Auf die Berliner kommt ein Tempo-Wahlkampf zu: Die Parteien konzentrieren ihre Aktionen auf die letzten Wochen vor dem 17. September. Denn immer mehr Wähler entscheiden sich ganz am Schluss

VON ULRICH SCHULTE

Am schnellsten war die Tempo-Partei FDP. Die Neuköllner Liberalen hängten am vergangenen Samstag über 300 Plakate in ihrem Bezirk an Laternenpfähle, Stunden vor dem offiziell erlaubten Starttermin um null Uhr am Sonntag. Während sich die FDPler ob des vermeintlichen Coups noch die Hände rieben, der ihnen die besten Plätze sicherte, schritt das Ordnungsamt ein – und hängte die Plakate ab.

Zwar belegt der Bezirkskrimi: So langsam machen die Parteien Ernst. Doch nach der öffentlichkeitsträchtigen Plakatierung folgt im Wahlkampf eine Pause. Erst nach den Sommerferien Ende August beginnt die heiße Phase. Denn die Parteien haben aus vergangenen Wahlen gelernt: Immer mehr Wähler entscheiden immer später, wem sie ihre Stimme geben. Bei der baden-württembergischen Landtagswahl im März traf ein Drittel der BürgerInnen seine endgültige Wahl erst in der letzten Woche, sagt der Politologe Gero Neugebauer. Dazu passt eine Infratest-Umfrage, die gestern öffentlich wurde: Im Moment interessieren sich 53 Prozent der Hauptstädter nicht für die Wahl.

Geschickte Dramaturgie

Die Parteien reagieren darauf: Die SPD organisiert nach Ferienende täglich eine Veranstaltung in einem Bezirk, die CDU hält es genauso. Die offiziellen Wahlkampfauftakte der Parteien, seien es Grüne oder FDP, liegen alle um das letzte Ferienwochenende. Dann sind die Urlauber zurück in der Stadt, dann erwachen die Medien aus dem Sommerloch-Dämmerschlaf. Außerdem ist eine neue Zielgruppe zurück. „Wir wollen vor allem 16- und 17-Jährige für unsere Politik interessieren. Und die sind erst ab Schulbeginn erreichbar“, sagt PDS-Wahlkampforganisator Carsten Schatz. Jugendliche dürfen in diesem Jahr erstmals an den Bezirkswahlen teilnehmen.
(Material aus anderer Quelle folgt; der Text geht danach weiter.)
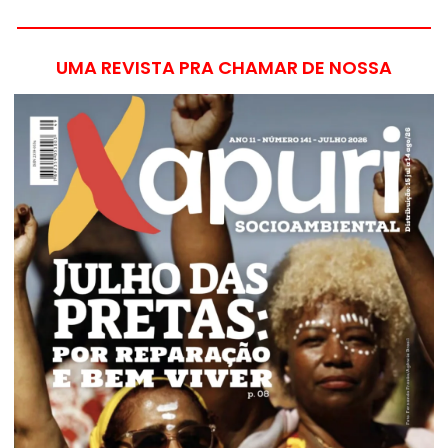
UMA REVISTA PRA CHAMAR DE NOSSA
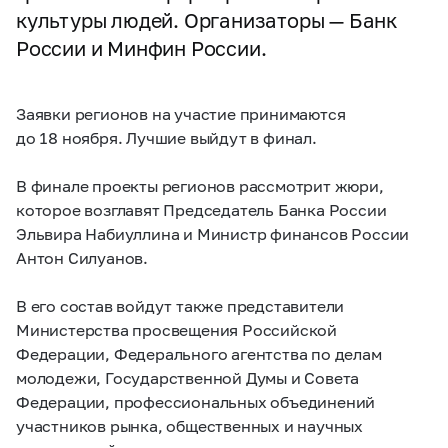
культуры людей. Организаторы — Банк
России и Минфин России.
Заявки регионов на участие принимаются
до 18 ноября. Лучшие выйдут в финал.
В финале проекты регионов рассмотрит жюри,
которое возглавят Председатель Банка России
Эльвира Набиуллина и Министр финансов России
Антон Силуанов.
В его состав войдут также представители
Министерства просвещения Российской
Федерации, Федерального агентства по делам
молодежи, Государственной Думы и Совета
Федерации, профессиональных объединений
участников рынка, общественных и научных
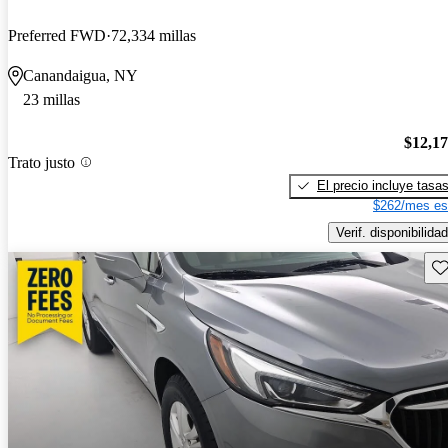
Preferred FWD
72,334 millas
Canandaigua, NY
23 millas
$12,1
Trato justo
El precio incluye tasa
$262/mes es
Verif. disponibilidad
Gu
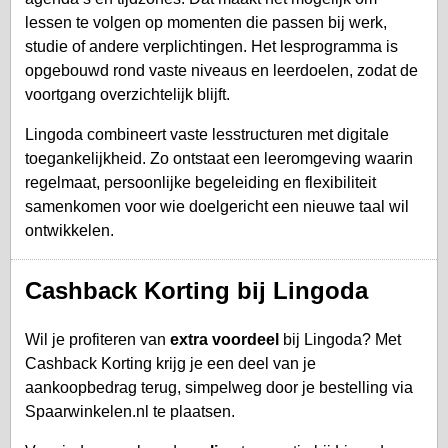
lessen te volgen op momenten die passen bij werk,
studie of andere verplichtingen. Het lesprogramma is
opgebouwd rond vaste niveaus en leerdoelen, zodat de
voortgang overzichtelijk blijft.
Lingoda combineert vaste lesstructuren met digitale
toegankelijkheid. Zo ontstaat een leeromgeving waarin
regelmaat, persoonlijke begeleiding en flexibiliteit
samenkomen voor wie doelgericht een nieuwe taal wil
ontwikkelen.
Cashback Korting bij Lingoda
Wil je profiteren van
extra voordeel
bij Lingoda? Met
Cashback Korting krijg je een deel van je
aankoopbedrag terug, simpelweg door je bestelling via
Spaarwinkelen.nl te plaatsen.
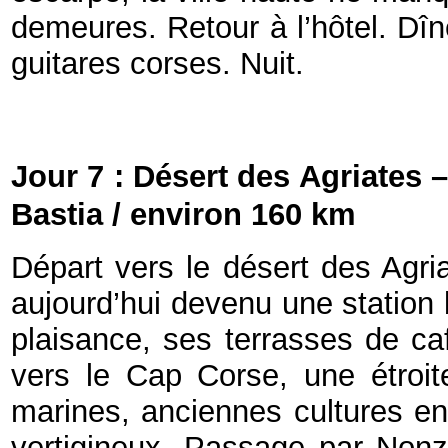
demeures. Retour à l’hôtel. Dîn
guitares corses. Nuit.
Jour 7 : Désert des Agriates 
Bastia / environ 160 km
Départ vers le désert des Agria
aujourd’hui devenu une station 
plaisance, ses terrasses de caf
vers le Cap Corse, une étroit
marines, anciennes cultures en
vertigineux. Passage par Nonz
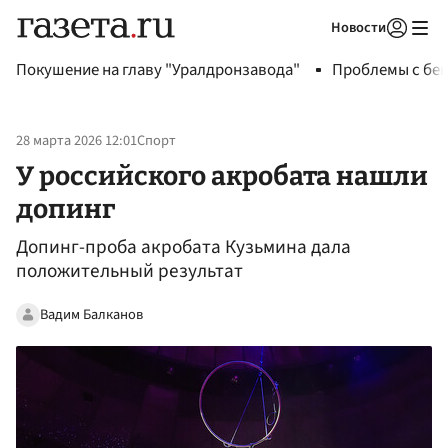
Новости
Авторизоваться
Покушение на главу "Уралдронзавода"
Проблемы с бен
28 марта 2026 12:01
Спорт
У российского акробата нашли
допинг
Допинг-проба акробата Кузьмина дала
положительный результат
Вадим Балканов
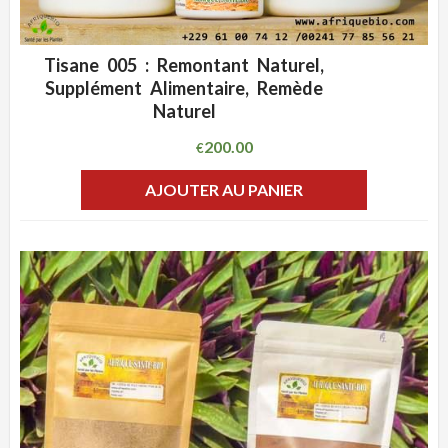
Tisane 005 : Remontant Naturel,
ADD WISHLIST
CLIQUEZ POUR VOIR
Supplément Alimentaire, Remède
Naturel
200.00
€
AJOUTER AU PANIER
Für die kleinen Parteien bietet ein Wahlkampfsprint kurz vor Schluss Vorteile. Ihnen fehlt für einen Dauerlauf schlicht das Geld. „Wir könnten es uns gar nicht leisten, schon im Mai Bambule zu machen“, sagt FDP-Landesgeschäftsführer Horst Krumpen. Und Organisation und Mobilisierung fallen ebenfalls leichter – zumal es nicht der erste Schnellwahlkampf in Berlin ist. 2001 zerbrach die große Koalition, die Bundestagswahl musste 2005 nach dem Abtreten Gerhard Schröders spontan gestemmt werden. „Es musste immer schnell gehen. Wir haben schon Übung“, fasst die grüne Wahlkampfmanagerin Kirsten Böttner zusammen.

Klaus Wowereit hat bis Anfang der Woche erst mal geurlaubt. Er kann es sich erlauben. Wie kein anderer hat der SPD-Spitzenkandidat von der Fußball-WM profitiert. Wowereit mit Beckenbauer vor dem Brandenburger Tor, Wowereit auf der Fanmeile, Wowereit mit der Nationalmannschaft bei der Abschiedsfeier – das Großereignis bescherte dem SPD-Kandidaten Gratiswerbung en masse.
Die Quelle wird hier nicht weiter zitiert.